Hierarchical priors for the scale-usage parameters are appropriate:

\begin{array}{rcl} \mathrm{bias}_{j} & \sim & \mathrm{Normal}\left(\alpha,\sigma_{\mathrm{bias}}\right)\\ \sigma_{\mathrm{bias}} & \sim & \mathrm{HalfNormal}\left(7.0\right)\\ \log\left(\mathrm{scale}_{j}\right) & \sim & \mathrm{Normal}\left(0,\sigma_{\mathrm{scale}}\right)\\ \sigma_{\mathrm{scale}} & \sim & \mathrm{HalfNormal}\left(2.0\right)\\ \alpha & \sim & \mathrm{Normal}\left(5.0,5.0\right) \end{array}

It probably would have made sense to use a bivariate normal prior on $\mathrm{bias}_{j}$ and $\log\left(\mathrm{scale}_{j}\right)$ to allow for correlations between them in the population, but I did not explore this option.

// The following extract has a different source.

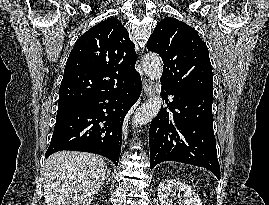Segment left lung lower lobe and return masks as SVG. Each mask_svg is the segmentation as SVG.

The priors on $\alpha$ , $\sigma_{\mathrm{bias}}$ and $\sigma_{\mathrm{scale}}$ are weakly informative, based on the 0 to 10 scale used:

Values of $\alpha$ outside the range 0 to 10 are implausible.
A value of $\sigma_{\mathrm{bias}} > 7$ is implausible, as it allows quite extreme values for $\mathrm{bias}_{j}$ to be common.
A value of $\sigma_{\mathrm{scale}} > 2$ is implausible, as it means that it would be common for to see a factor of $\exp\left(2\sqrt{2}\right)\approx17$ difference in the the scaling used by two different subjects.

Nootropic effects

The effectiveness of a nootropic will vary over the population; letting $\beta_{k}$ be the mean effect of nootropic $k$ , and $\sigma_{k}^{2}$ its variance over the population, we have

\begin{array}{rcl} z_{i} & \sim & \mathrm{Normal}\left(\beta_{k},\sigma_{k}\right)\\ k & = & \mathrm{noo}_{i}. \end{array}

Since there are 36 different nootropics in the study, I used hierarichical priors for the mean effects and variances:

\begin{array}{rcl} \beta_{k} & \sim & \mathrm{Normal}\left(0,\sigma_{\mathrm{noo}}\right)\\ \sigma_{\mathrm{noo}} & \sim & \mathrm{HalfNormal}\left(7.0\right)\\ \log\left(\sigma_{k}\right) & \sim & \mathrm{Normal}\left(\mu_{\mathrm{lse}},\sigma_{\mathrm{lse}}\right)\\ \mu_{\mathrm{lse}} & \sim & \mathrm{Normal}\left(0,2\right)\\ \sigma_{\mathrm{lse}} & \sim & \mathrm{Normal}\left(0,2\right) \end{array}

The priors for $\sigma_{\mathrm{noo}}$ , $\mu_{\mathrm{lse}}$ , and $\sigma_{\mathrm{lse}}$ are again intended to be weakly informative—given the 10-point scale, values of $\sigma_{\mathrm{noo}}$ larger than 7, values of $\mu_{\mathrm{lse}}$ larger than 2 $\left(\approx\log7.4\right)$ , and values of $\sigma_{\mathrm{lse}}$ larger than 2 all seem implausibly extreme.

Likelihood

The normal distribution for $z_{i}$ induces a normal distribution for $y_{i}$ , conditional on the other model variables:

\begin{array}{rcl} y_{i} & \sim & \mathrm{Normal}\left(\mu_{i},\, s_{i}\right)\\ \mu_{i} & = & \mathrm{bias}_{j}+\mathrm{scale}_{j}\cdot\beta_{k}\\ s_{i} & = & \mathrm{scale}_{j}\cdot\sigma_{k}\\ j & = & \mathrm{subj}_{i}\\ k & = & \mathrm{noo}_{i}. \end{array}

The likelihood for case $i$ in the data set is then given by

\begin{array}{rcl} \Pr\left(r_{i}=0\right) & = & \Phi\left(\frac{0.5-\mu_{i}}{s_{i}}\right)\\ \Pr\left(r_{i}=k\right) & = & \Phi\left(\frac{k+0.5-\mu_{i}}{s_{i}}\right)-\Phi\left(\frac{k-0.5-\mu_{i}}{s_{i}}\right)\\ & & \text{for }0 < k < 10\\ \Pr\left(r_{i}=10\right) & = & 1-\Phi\left(\frac{9.5-\mu_{i}}{s_{i}}\right)\\ & = & \Phi\left(\frac{\mu_{i}-9.5}{s_{i}}\right) \end{array}

where $\Phi$ is the CDF for the standard normal distribution.

Estimation Scripts

The R code I used to run the estimation and produce the plots are in these three scripts, which I ran one after the other: nootropics.R, nootropics2.R, and nootropics3.R.